Justiça de Goiás confirma proibição de hospedagem via Airbnb em condomínio de uso exclusivamente residencial
A 11ª Câmara Cível do Tribunal de Justiça de Goiás (TJ-GO) decidiu, por maioria, manter a sentença que proíbe a oferta de uma unidade residencial por meio do Airbnb e outras plataformas de hospedagem de curta duração, além de validar a multa aplicada pela administração condominial. O entendimento do colegiado foi de que as normas internas do edifício estabelecem uso exclusivamente residencial, sendo legítima a restrição à atividade comercial dentro do condomínio.

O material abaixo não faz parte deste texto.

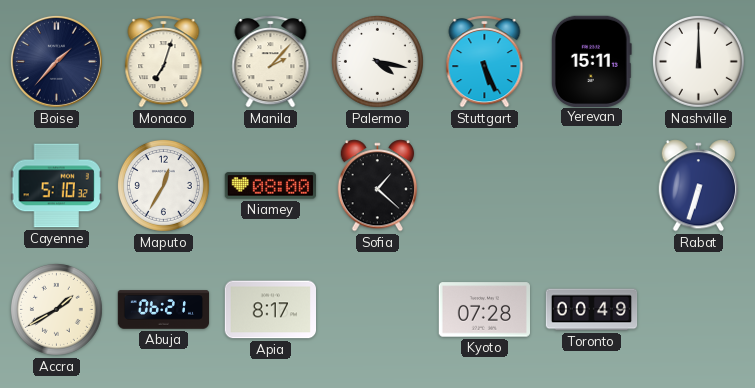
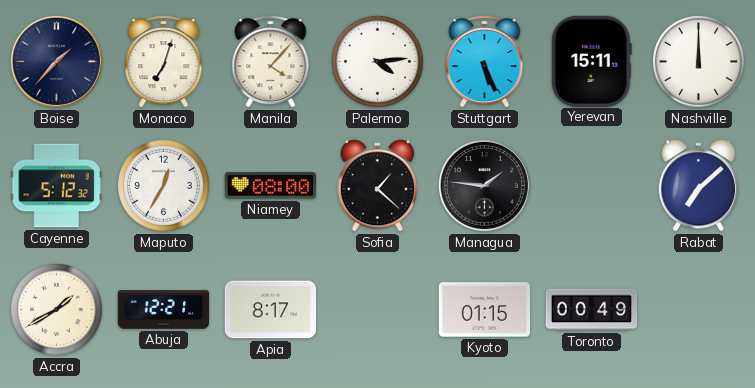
Manila: 2:07 -> 4:07
Palermo: 4:17 -> 4:14
Cayenne: 5:10 -> 5:12
Managua: none -> 1:46
Rabat: 6:33 -> 7:08
Abuja: 06:21 -> 12:21
Kyoto: 07:28 -> 01:15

A decisão foi proferida durante o julgamento conjunto de duas ações. Em uma delas, o proprietário buscava a anulação da penalidade e o reconhecimento da legalidade das locações realizadas pela plataforma. Na outra, o condomínio requeria a confirmação da proibição de uso da unidade para hospedagens de curta duração.

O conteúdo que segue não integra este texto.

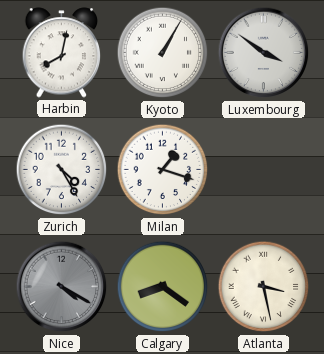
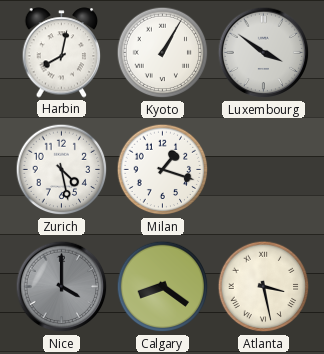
Zurich: 4:25 -> 4:28
Nice: 4:20 -> 4:00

Em primeira instância, a Justiça havia rejeitado os pedidos do proprietário e acolhido os argumentos da administração condominial — posição que foi mantida pelo Tribunal.
JULGAMENTOS E FUNDAMENTOS
Ao relatar o recurso, o desembargador Wilton Müller Salomão afastou a alegação de cerceamento de defesa, destacando que a questão era essencialmente jurídica e já contava com provas suficientes para julgamento, dispensando a oitiva de testemunhas. O colegiado aplicou a Súmula 28 do TJ/GO, segundo a qual não há cerceamento de defesa quando os autos estão devidamente instruídos.
No mérito, a Corte reafirmou o entendimento do Superior Tribunal de Justiça (STJ) de que o uso de imóveis residenciais para hospedagem intermediada por plataformas digitais configura hospedagem atípica, distinta da locação por temporada prevista na Lei do Inquilinato (Lei 8.245/91).

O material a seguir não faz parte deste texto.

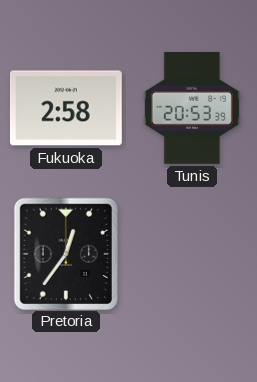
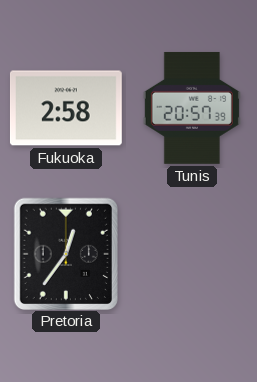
Tunis: 20:53 -> 20:57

Por possuir características comerciais, esse tipo de hospedagem pode ser limitado ou proibido quando a convenção condominial ou o regimento interno vedam o exercício de atividades empresariais dentro do edifício.
RESULTADO
Diante desse entendimento, o colegiado decidiu manter a multa imposta ao proprietário e confirmou a proibição de anunciar ou disponibilizar a unidade em plataformas como o Airbnb e similares.